Dillingham v. Doctors Clinic

Annotate this Case

138 Ga. App. 41 (1976)

225 S.E.2d 500

DILLINGHAM v. DOCTORS CLINIC, P. A., et al.

50656.

Court of Appeals of Georgia.

Decided March 9, 1976.

Hendon, Egerton, Harrison & Glean, Michael Anthony Glean, for appellant.

Erwin, Epting, Gibson & McLeod, Gary B. Blasingame, Henry G. Garrard, III, for appellees.

PANNELL, Presiding Judge.

1. Upon review by certiorari the Supreme Court in Dillingham v. Doctors Clinic, P. A., 236 Ga. 302, reversed our ruling in Headnote 1 of our original opinion reported in Dillingham v. Doctors Clinic, P. A., 135 Ga. App. 736 (219 SE2d 2).

2. In Headnote 2 of our original opinion, we held that it was unnecessary to consider the other grounds upon which the trial court could have dismissed plaintiff's complaint because of our decision in Division 1. Because our decision in Division 1 has been reversed, it is necessary for us to decide if there were other grounds which would have supported the trial court's dismissal of the complaint.

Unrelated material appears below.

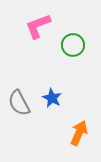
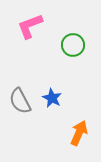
pink L-shape: moved 8 px left
gray semicircle: moved 1 px right, 2 px up
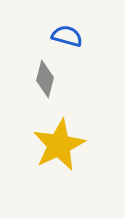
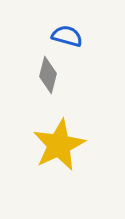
gray diamond: moved 3 px right, 4 px up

*42 3. The defendants moved to dismiss the complaint on several grounds. One of these grounds was that the complaint showed on its face that the claims alleged therein were not of such a character for which a class action would be authorized under ยง 23 of the Georgia Civil Practice Act.

Even if the court determined that the action brought as a class should not be so maintained, this would not afford a basis for dismissing the complaint. Rather, such a determination would mean that the action would be stripped of its character as a class action and would proceed as a non-class action. 3B Moore's Federal Practice, 23.01[11.-1]. Accordingly, this ground would not have supported the court's dismissal of the complaint.

4. The defendants also moved to dismiss the complaint on the ground that the complaint sought to recover damages for malicious abuse of legal process. Appellees contend that the complaint fails to set forth a claim for malicious abuse of legal process.

The Supreme Court held in the present case that the complaint did set forth a cause of action for negligence and was not subject to dismissal for failure to state a claim upon which relief could be granted. Assuming that the paragraph of the complaint alleging malicious abuse of legal process was insufficient to state a cause of action, this would not have afforded a basis for dismissing the entire complaint for failure to state a claim. "`Where a motion to dismiss is addressed to an entire pleading ... the motions are properly overruled where a portion of the matter thus attacked is not subject to the objection urged.'" Ace-Hi Electric, Inc. v. Steinberg, 133 Ga. App. 917 (3) (213 SE2d 71).

5. The defendant moved to dismiss the complaint on the ground that plaintiff's cause of action for injury to the person was barred by the statute of limitation. The complaint does not affirmatively show that any cause of action set forth therein is barred by the statute of limitation. The record does not show that the trial judge considered any evidence outside of the pleadings. Whether or not plaintiff's claim was barred by the statute of limitation could not be ascertained from the pleadings. Accordingly, this ground did not afford a basis for the trial *43 court's dismissing the complaint.

Judgment reversed. Quillian and Clark, JJ., concur.